> [PROBLEM DESCRIPTION]:
Among the entries below, find every line that contains the string "width", then copy it.

> [MATERIAL FOR THIS TASK]:
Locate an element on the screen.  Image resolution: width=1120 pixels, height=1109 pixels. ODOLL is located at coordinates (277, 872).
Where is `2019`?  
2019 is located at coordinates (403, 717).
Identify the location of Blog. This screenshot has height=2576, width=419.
* * *
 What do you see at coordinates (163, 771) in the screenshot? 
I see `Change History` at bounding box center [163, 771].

> [ANSWER FOR THIS EXERCISE]:
Locate an element on the screen.  Image resolution: width=1120 pixels, height=1109 pixels. ODOLL is located at coordinates (277, 872).
Identify the location of Blog. This screenshot has height=2576, width=419.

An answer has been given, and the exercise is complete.